*PROBLEM REQUIREMENTS*
Filter task. Return each line of the material that holds the string "Personal".

*SUPPLIED RECORDS*
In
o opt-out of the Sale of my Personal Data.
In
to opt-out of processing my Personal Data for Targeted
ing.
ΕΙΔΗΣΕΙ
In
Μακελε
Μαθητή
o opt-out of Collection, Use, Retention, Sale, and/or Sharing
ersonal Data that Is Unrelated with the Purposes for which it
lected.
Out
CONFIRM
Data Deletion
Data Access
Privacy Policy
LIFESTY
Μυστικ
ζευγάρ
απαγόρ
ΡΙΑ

* * *

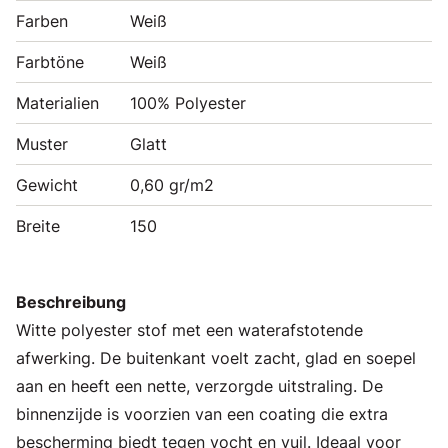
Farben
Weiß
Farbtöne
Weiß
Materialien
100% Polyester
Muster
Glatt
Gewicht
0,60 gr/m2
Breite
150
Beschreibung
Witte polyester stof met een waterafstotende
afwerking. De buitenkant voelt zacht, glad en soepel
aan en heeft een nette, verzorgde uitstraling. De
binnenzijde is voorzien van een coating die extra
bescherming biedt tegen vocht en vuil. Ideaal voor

*ANSWER BELOW*
o opt-out of the Sale of my Personal Data.
to opt-out of processing my Personal Data for Targeted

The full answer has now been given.